*TASK DIRECTIONS:* Where the line containing "2024年9月 (927, 914)" appears in the records below, begin there and output each line verbatim through the last line.

*MATERIAL PROVIDED:*
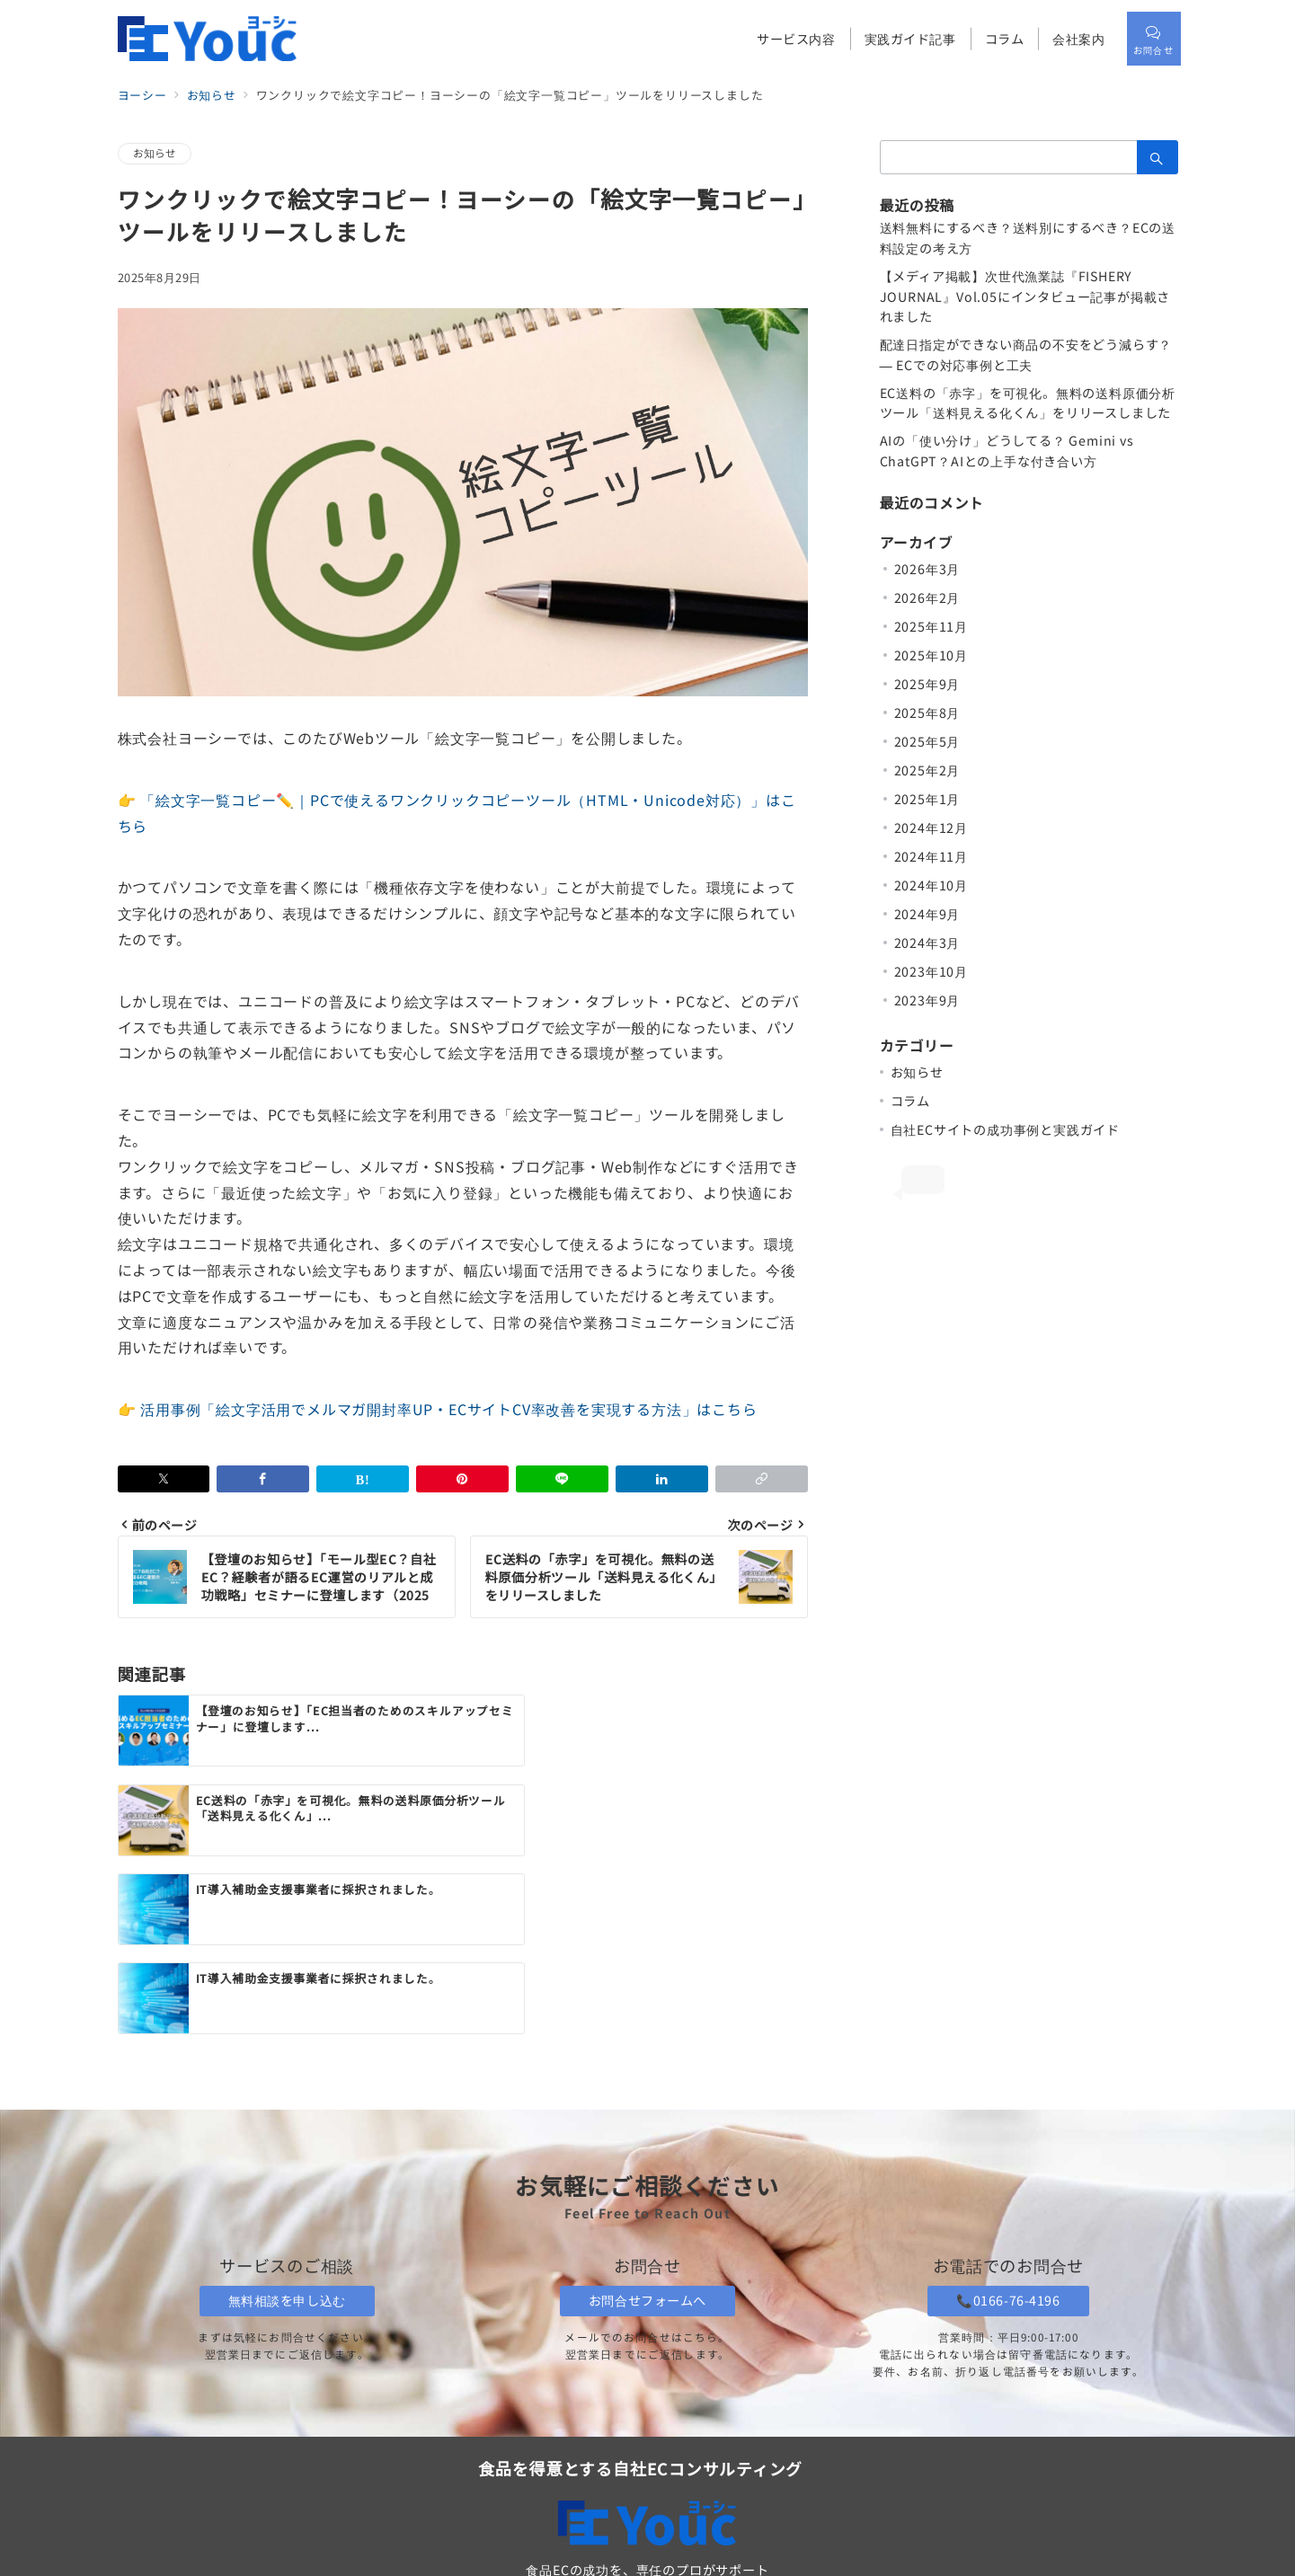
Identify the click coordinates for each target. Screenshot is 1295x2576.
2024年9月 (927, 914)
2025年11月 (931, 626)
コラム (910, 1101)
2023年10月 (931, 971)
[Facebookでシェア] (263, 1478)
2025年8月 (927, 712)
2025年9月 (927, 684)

*REPLY:*
2024年9月 (927, 914)
2025年11月 (931, 626)
コラム (910, 1101)
2023年10月 (931, 971)
[Facebookでシェア] (263, 1478)
2025年8月 (927, 712)
2025年9月 (927, 684)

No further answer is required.